Stuck in my head today: a youtube video by Amelia Nagoski, autistic co-author of Burnout: The Secret to Unlocking the Stress Cycle. It appears that she started a youtube channel to promote the book, and she makes videos explaining each chapter (brilliant).
This one is about learned helplessness, which describes a mental state that occurs when an animal learns that they are trapped and have no control over what happens to them.
Even when the cage door is left open, the animal stays inside, because their body has learned it can’t escape. The good thing is, you can teach an animal to walk through the open door again, by helping them do it, and showing their nervous system that it’s possible.
People can learn helplessness too, but experiments on humans are a bit different. Nagoski’s example is about a study where people were put in a room with a bunch of knobs and buttons, and were told it was a test to see how fast they could find a way to turn off an annoying sound.
The catch is that the knobs and buttons didn’t do anything, and the experiment was really about seeing how long it would take until they gave up.
At the end of the experiment, dejected and feeling like failures, the participants learned that actually, there was no way for them to figure it out — they hadn’t really failed, because the game had been rigged from the start. This knowledge freed them from self-loathing; they weren’t broken, the game was.

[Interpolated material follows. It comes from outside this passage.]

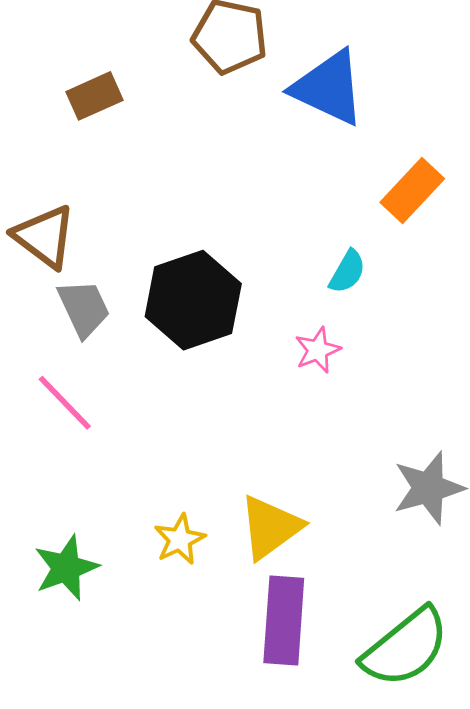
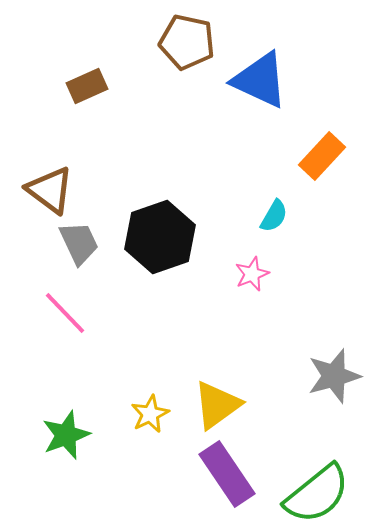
purple rectangle: (284, 621) -> (227, 474), turned -38

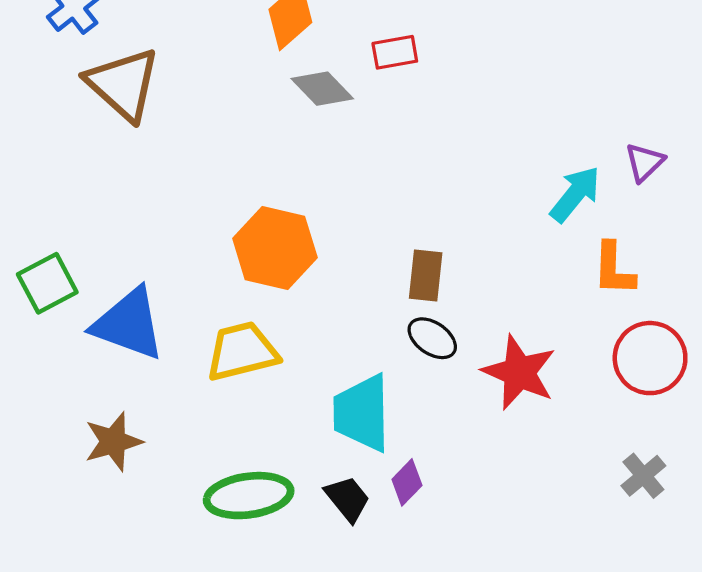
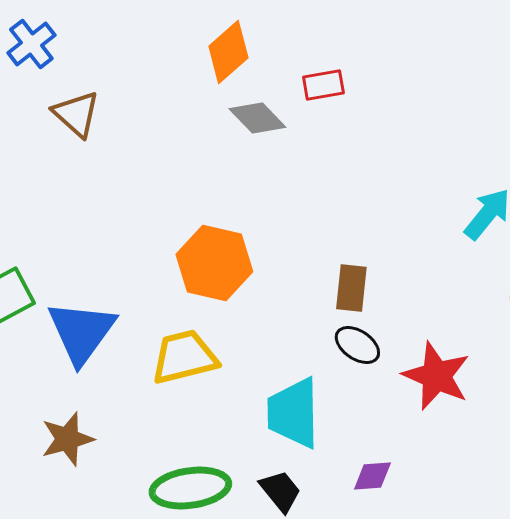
brown triangle: (123, 84) -> (76, 114), size x0.7
blue triangle: (129, 324) -> (81, 332), turned 46
purple diamond: (407, 482) -> (372, 476), moved, turned 42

Nagoski says that she feels like this knowledge, that the game of society is rigged against her, has freed her from an endless cycle of trying to meet impossible expectations until she burns out:
“I feel like I’ve broken free from the cycle, because my fuck field is fallow. And my fuck field is fallow because I’ve taught my nervous system that the game is rigged, and not to bother playing.”
She is quick to point out that this isn’t self-help advice, though:
“Is it easy to remember not to give a fuck, and that the game is rigged? It’s gonna take help…the cure for burnout is not self-care, because it’s next to impossible to do this on your own. Surround yourself with people who will help remind you, that no, no, no, you don’t have to play the game. Their goals are not valid goals. They just made them up! And that you are worthy of love, and care, and wellness, just as you are. You don’t have to work to deserve it, you don’t have to conform to deserve it. You, just as you are, are worthy, and your role in the rigged game has nothing to do with your value.”
holy crap I needed to read this. American obsession with individuality and grindset makes me feel like if I *don't* care for myself on my own, I'm being a burden and it makes me feel like I'm going crazy. how could I do everything myself? it literally is impossible and I hate that it's framed as weak to be codependent. codependency is what helped us survive. we need each other.
A very necessary read today 💙 can't wait to check out the channel and book!